The records:
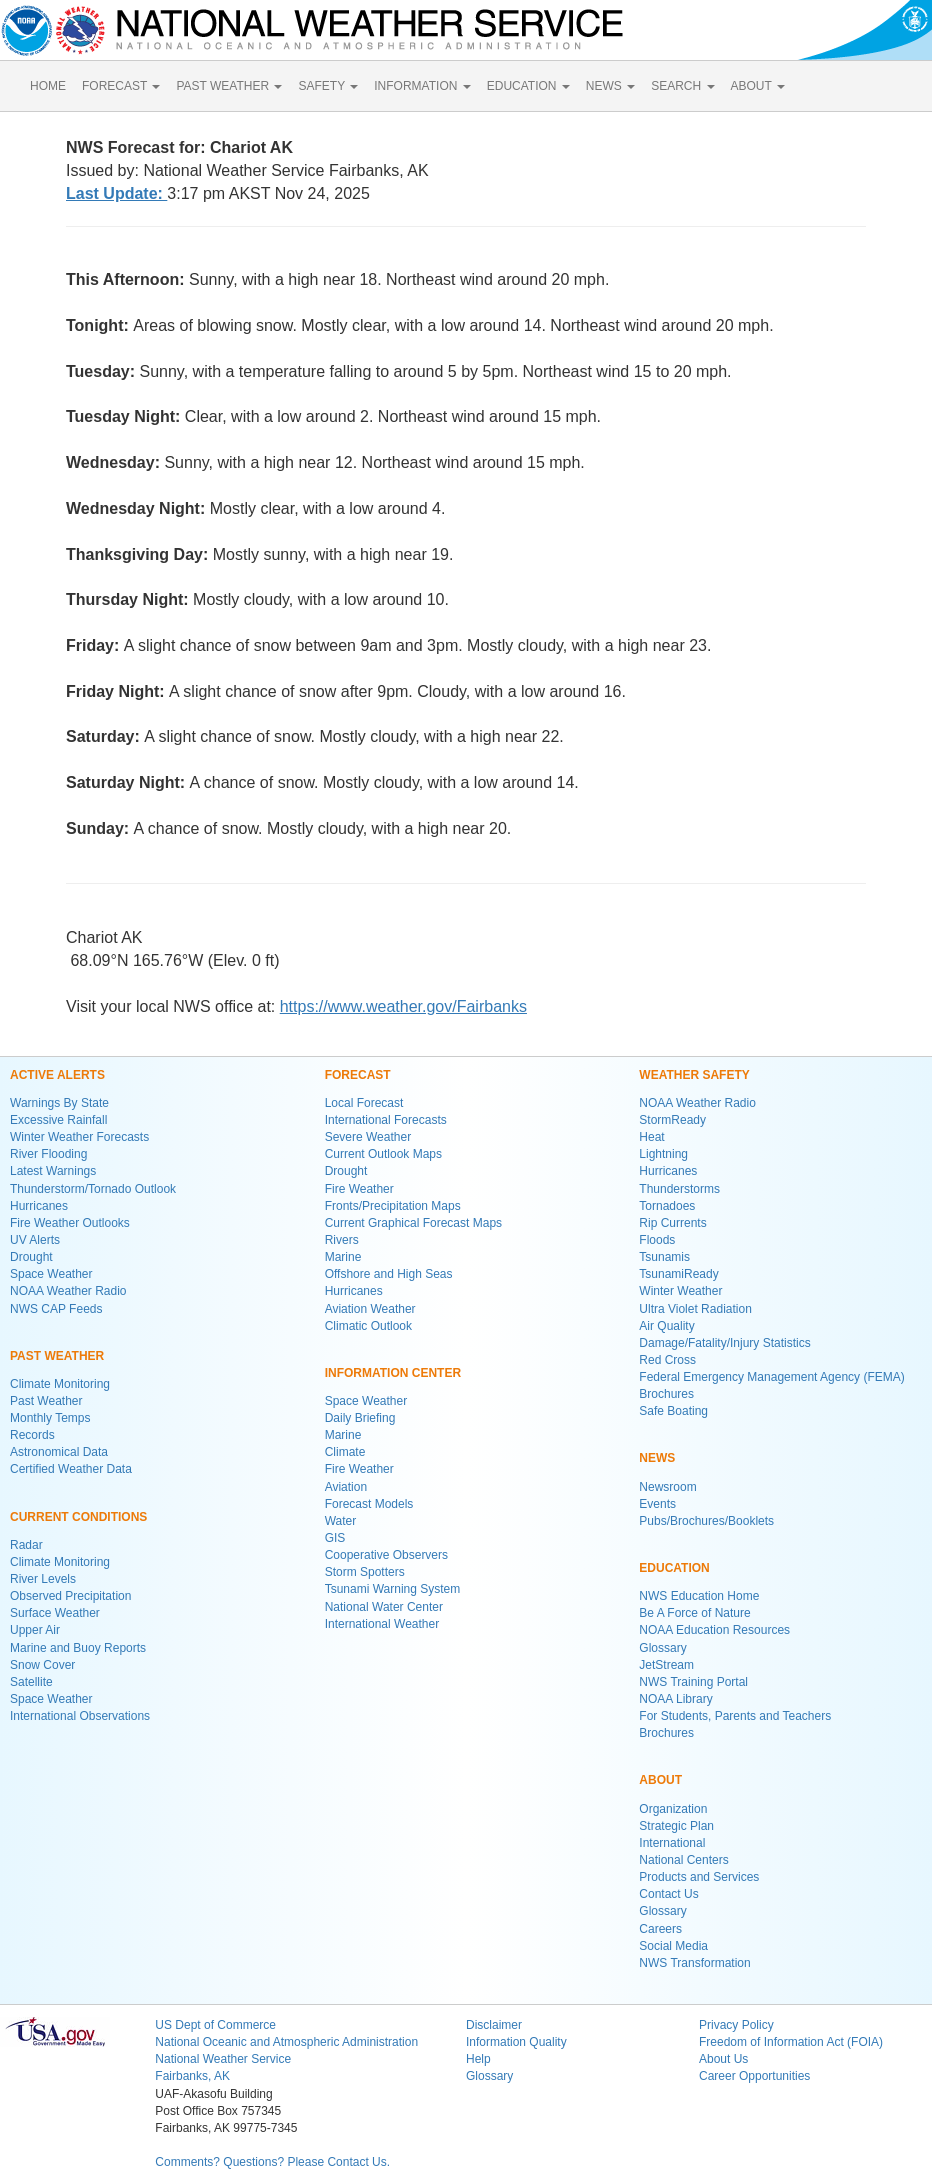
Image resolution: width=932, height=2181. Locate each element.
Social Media (673, 1946)
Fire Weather (359, 1189)
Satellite (31, 1682)
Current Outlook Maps (383, 1154)
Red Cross (667, 1360)
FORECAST (121, 86)
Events (657, 1504)
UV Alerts (35, 1240)
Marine (343, 1257)
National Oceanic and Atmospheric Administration (286, 2042)
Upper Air (35, 1630)
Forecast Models (369, 1504)
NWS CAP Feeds (56, 1309)
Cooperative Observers (386, 1555)
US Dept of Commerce (215, 2025)
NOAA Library (675, 1699)
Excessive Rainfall (58, 1120)
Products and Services (699, 1877)
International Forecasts (386, 1120)
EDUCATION (528, 86)
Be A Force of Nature (694, 1613)
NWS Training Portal (693, 1682)
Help (478, 2059)
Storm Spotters (365, 1572)
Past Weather (46, 1401)
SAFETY (328, 86)
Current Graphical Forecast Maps (413, 1223)
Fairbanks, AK (192, 2076)
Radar (26, 1545)
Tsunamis (664, 1257)
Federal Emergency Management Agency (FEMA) (771, 1377)
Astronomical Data (59, 1452)
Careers (660, 1929)
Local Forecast (364, 1103)
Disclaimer (494, 2025)
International (672, 1843)
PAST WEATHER (229, 86)
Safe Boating (673, 1411)
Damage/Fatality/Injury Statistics (724, 1343)
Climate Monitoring (60, 1384)
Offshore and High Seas (389, 1274)
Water (341, 1521)
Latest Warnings (53, 1171)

Problem description:
The answer should consist only of the lines from the one containing "Safe Boating (673, 1411)" through the last line of the data, given again exactly.

Result:
Safe Boating (673, 1411)
Damage/Fatality/Injury Statistics (724, 1343)
Climate Monitoring (60, 1384)
Offshore and High Seas (389, 1274)
Water (341, 1521)
Latest Warnings (53, 1171)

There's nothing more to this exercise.